USING A GEOGRAPHIC INFORMATION SYSTEM (GIS) TO MODEL SLOPE INSTABILITY AND DEBRIS FLOW HAZARDS IN THE FRENCH BROAD RIVER WATERSHED, NORTH CAROLINA

Catastrophic, storm-generated mass wasting is a destructive erosional process in the portion of the Southern Appalachians that extends through western North Carolina. Steep slopes, a thin soil mantle, and extreme precipitation events all increase the risk of slope instability and failure. Since the early 1900’s, several intense storms and hurricanes have tracked through the French Broad watershed initiating hundreds of debris flows and causing severe flooding.

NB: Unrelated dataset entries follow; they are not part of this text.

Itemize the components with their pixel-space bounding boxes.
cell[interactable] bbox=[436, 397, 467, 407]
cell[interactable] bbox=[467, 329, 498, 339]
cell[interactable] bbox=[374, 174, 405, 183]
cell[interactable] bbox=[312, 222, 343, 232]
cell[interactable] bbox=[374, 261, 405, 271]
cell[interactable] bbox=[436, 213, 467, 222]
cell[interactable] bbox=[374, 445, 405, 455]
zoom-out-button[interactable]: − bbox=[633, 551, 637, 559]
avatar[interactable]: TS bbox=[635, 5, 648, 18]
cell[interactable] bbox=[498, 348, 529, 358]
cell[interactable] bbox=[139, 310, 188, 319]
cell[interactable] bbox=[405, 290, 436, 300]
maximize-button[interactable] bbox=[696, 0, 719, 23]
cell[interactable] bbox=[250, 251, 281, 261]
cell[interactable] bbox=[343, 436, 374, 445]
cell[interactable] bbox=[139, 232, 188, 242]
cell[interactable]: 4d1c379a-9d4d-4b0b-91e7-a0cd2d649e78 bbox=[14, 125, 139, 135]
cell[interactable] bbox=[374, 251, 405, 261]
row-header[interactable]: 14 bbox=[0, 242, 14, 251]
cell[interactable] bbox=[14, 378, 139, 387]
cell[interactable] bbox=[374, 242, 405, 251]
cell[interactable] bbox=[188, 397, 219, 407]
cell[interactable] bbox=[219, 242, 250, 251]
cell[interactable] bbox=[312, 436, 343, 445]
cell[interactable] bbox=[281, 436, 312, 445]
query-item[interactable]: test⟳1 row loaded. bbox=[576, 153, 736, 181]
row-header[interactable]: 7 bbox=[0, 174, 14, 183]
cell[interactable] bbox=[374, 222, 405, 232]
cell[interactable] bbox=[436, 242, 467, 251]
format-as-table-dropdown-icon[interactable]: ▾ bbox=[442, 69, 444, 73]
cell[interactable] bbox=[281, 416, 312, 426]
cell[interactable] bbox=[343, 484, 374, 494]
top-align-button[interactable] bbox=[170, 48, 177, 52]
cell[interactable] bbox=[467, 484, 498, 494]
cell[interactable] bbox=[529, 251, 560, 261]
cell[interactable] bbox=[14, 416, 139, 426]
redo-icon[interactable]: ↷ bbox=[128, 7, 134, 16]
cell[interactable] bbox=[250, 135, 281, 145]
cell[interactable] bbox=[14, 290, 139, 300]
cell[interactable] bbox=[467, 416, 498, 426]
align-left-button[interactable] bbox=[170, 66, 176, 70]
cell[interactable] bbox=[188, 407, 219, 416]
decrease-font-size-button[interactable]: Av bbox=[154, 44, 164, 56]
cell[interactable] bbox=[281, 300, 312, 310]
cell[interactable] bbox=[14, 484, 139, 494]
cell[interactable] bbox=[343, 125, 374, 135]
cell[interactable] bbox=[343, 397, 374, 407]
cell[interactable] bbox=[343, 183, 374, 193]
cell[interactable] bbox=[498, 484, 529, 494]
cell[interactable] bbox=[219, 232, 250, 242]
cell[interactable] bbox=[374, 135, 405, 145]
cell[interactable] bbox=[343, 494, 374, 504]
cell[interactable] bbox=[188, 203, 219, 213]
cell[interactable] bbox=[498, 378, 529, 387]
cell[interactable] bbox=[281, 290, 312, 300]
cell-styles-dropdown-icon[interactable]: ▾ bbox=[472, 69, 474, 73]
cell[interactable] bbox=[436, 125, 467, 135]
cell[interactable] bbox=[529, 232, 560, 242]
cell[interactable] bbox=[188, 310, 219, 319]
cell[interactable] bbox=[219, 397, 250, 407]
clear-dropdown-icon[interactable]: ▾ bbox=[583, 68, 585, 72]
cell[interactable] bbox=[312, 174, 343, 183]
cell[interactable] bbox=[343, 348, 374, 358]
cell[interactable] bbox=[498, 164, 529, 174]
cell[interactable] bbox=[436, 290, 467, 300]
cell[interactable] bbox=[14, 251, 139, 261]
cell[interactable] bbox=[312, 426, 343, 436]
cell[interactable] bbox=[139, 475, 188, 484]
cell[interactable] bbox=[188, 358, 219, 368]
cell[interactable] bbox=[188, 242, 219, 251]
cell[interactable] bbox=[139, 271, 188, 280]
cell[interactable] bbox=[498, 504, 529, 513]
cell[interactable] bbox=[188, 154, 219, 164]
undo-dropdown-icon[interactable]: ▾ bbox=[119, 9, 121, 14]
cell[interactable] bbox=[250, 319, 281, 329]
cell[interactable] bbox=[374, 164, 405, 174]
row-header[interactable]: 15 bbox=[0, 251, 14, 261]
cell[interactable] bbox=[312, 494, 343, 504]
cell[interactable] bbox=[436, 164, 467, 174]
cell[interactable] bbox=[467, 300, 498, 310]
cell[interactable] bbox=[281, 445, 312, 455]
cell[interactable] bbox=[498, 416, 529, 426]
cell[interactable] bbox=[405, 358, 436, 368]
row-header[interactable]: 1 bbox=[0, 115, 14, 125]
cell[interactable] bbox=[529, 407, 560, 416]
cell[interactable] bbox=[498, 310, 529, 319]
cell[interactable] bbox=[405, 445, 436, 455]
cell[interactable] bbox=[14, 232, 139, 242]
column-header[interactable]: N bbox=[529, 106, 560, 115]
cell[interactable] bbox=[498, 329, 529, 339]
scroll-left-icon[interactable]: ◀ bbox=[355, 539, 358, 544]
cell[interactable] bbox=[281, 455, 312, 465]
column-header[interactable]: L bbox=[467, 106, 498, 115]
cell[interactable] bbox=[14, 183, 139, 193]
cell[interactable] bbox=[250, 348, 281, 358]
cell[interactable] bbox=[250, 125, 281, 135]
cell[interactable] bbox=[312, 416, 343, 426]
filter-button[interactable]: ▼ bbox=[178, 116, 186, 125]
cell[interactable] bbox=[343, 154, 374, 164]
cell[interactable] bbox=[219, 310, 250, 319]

This study was initiated to investigate and predict the spatial distribution of regional slope instability in the French Broad watershed using the GIS-based modeling application SINMAP (Slope Instability MAPping). As an extension to ArcView® 3.x, SINMAP computes and maps a slope-stability index by calculating factors of safety using a modified form of the infinite slope equation. Topographic slope is derived from digital-elevation data while parameters for soil and climate are considered more variable and are entered as upper and lower bounded values. Actual debris flow and slide locations are used to verify the model results.

SINMAP model runs have been completed for the watershed using a 30-meter digital elevation model (DEM) and 56 landslide point locations collected from aerial photography, field reconnaissance, and a literature review of historical mass wasting events. Results using the program’s default parameters were compared with those for three recharge events (125mm/d, 250mm/d, and 375mm/d). In the latter, parameters for soil density, internal soil friction angle, and transmissivity were adjusted to better match existing watershed conditions. Default parameters underestimated areas of instability: 17% of the watershed (1196 km²) was predicted to be unstable and 50% of known landslides (28/56) occurred within these areas. By adjusting soil parameters, 86% (48/56) of the mapped landslide locations occurred in the higher thresholds for instability. Unstable areas accounted for 60% of the watershed, or about 4160 km². Generally, predicted areas of unstable land did not change, even as recharge increased. In the field, it was noted that bedrock foliation and fracturing influence groundwater flow in the watershed and failure tends to occur along these planes of weakness. Further adjustments to the model are needed to take this into account.